The southern Karnataka region has long been a sore point for the BJP, especially in assembly polls, where the Janata Dal (Secular) has traditionally done well due to the influence of its leader and former prime minister Deve Gowda, especially among the dominant Vokkaliga community, while the Congress has been another main force.
However, the BJP believes that its aggressive moves to expand in the region by winning over several influential local leaders after it came to power by toppling the Congress-JD(S) government in 2019 besides the regional rival’s ”waning” impact and its outreach led by Home Minister Amit Shah and president J P Nadda, who have hopped across mutts with significant following, will pay it dividends this time.

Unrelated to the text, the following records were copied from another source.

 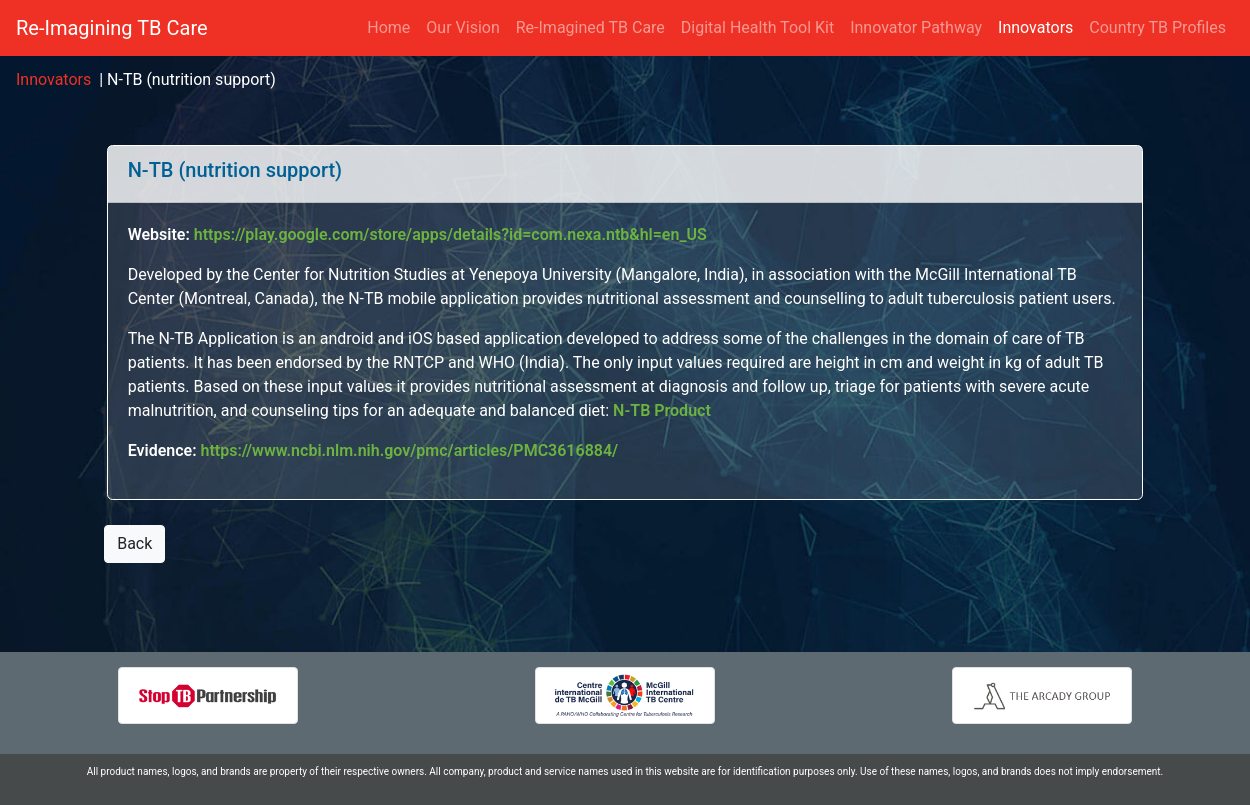 I want to click on Re-Imagining TB Care, so click(x=112, y=28).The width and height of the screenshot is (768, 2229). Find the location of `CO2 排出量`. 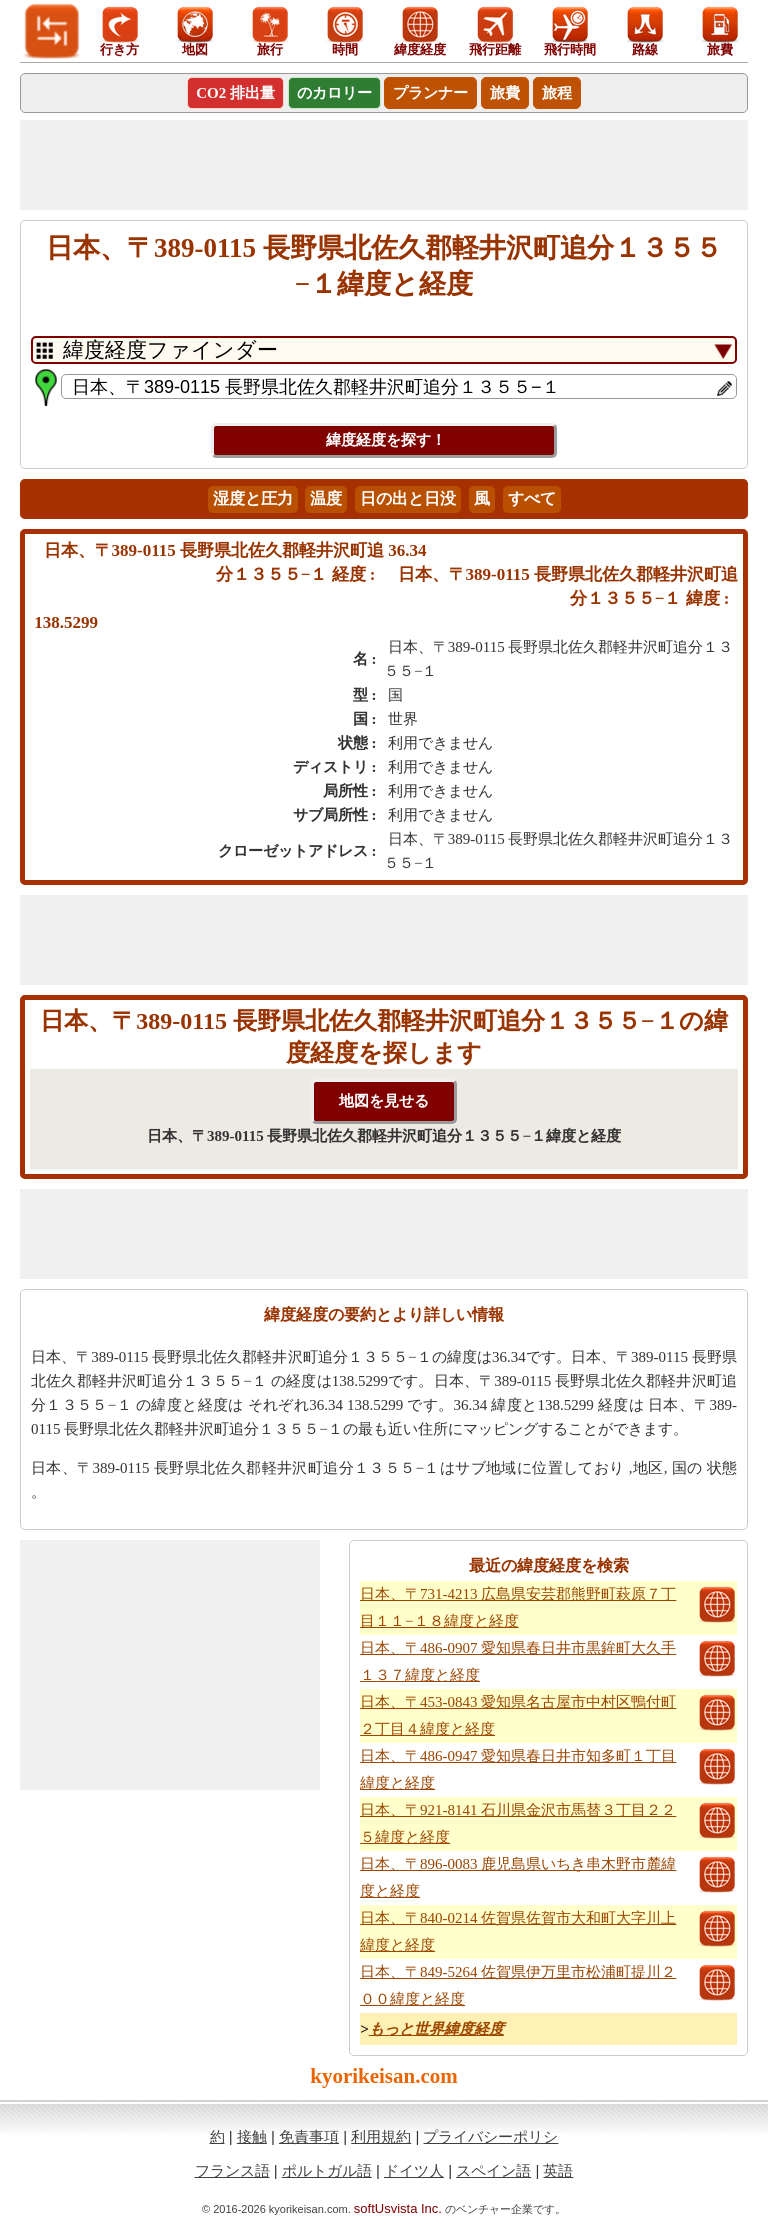

CO2 排出量 is located at coordinates (235, 93).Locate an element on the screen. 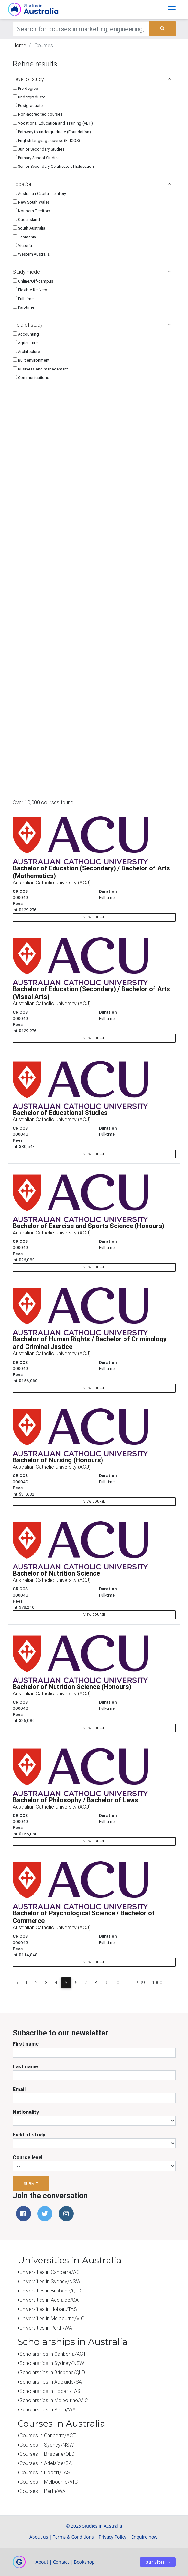 The height and width of the screenshot is (2576, 188). Universities in Brisbane/QLD is located at coordinates (50, 2290).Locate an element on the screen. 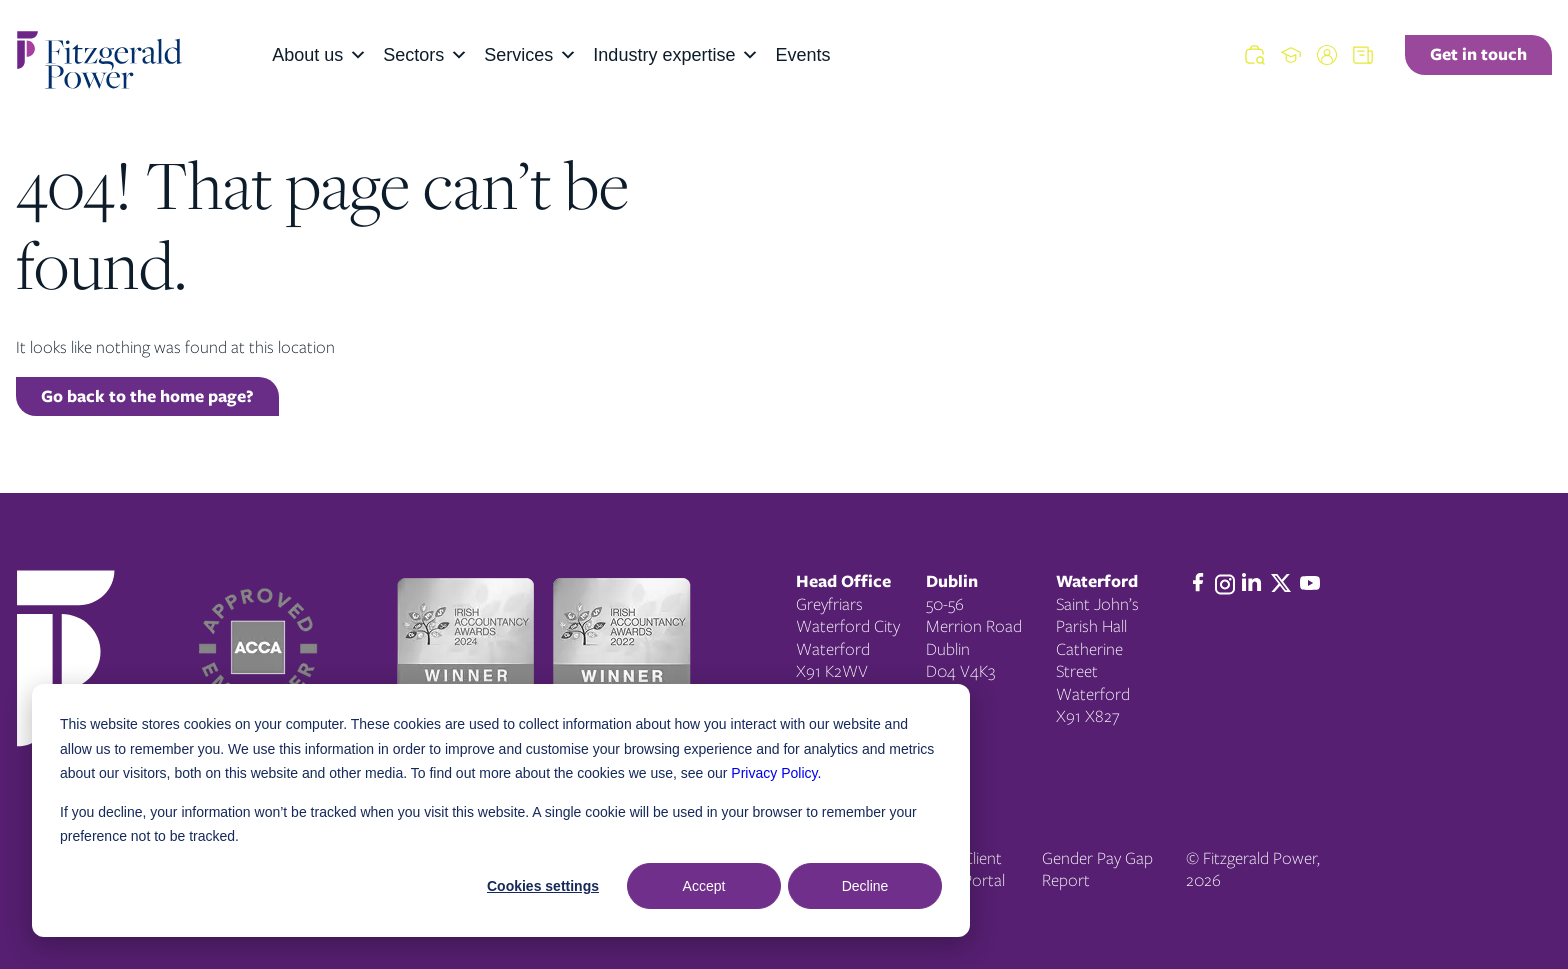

”We will make a quantum jump in our tally in the region and retain power in the state with a big majority,” said BJP general secretary Arun Singh, who is also in charge of the party’s affairs in Karnataka.
Karnataka elections: BJP eyes to rewrite a 38-year-old history, Cong looks to wrest power
While the Congress is drawing confidence from the response to its leader Rahul Gandhi’s Bharat Jodo Yatra in the state, Singh dismissed any such outcome, noting that his party did well in local polls in Champarajnagar, which falls in Old Mysore, and Bijapur.
To a question about its tallest leader from the state and former chief minister B S Yediyurappa, who made way for Basavaraj Bommai for the top post in July 2021, Singh noted that he had set the target of winning 150 seats in the 224-member assembly and has been working to achieve it.
Rivals may float claims against our party but the BJP is a ”united house” while the chief minister enjoys a clean image, he claimed, adding that it is the Congress which is a ”divided house” with former chief minister Siddaramaiah and state party chief D K Shivakumar pulling in different directions. Old Mysore remains central to the BJP’s ambition to retain power in the state which it had swept in the 2019 Lok Sabha polls by winning 25 of 28 seats.
BJP sources noted that the state government has seven ministers from the Vokkaliga community while the central government has also one in Shobha Karandlaje. One of its national general secretaries, C T Ravi, is also from the caste which is the second largest in the state after Lingayat.
Old Mysore has nearly 64 assembly seats outside Bengaluru, and the BJP’s tally was in low single digit last time as the Congress and the JD(S), which had contested separately, shared an overwhelming numbers between them.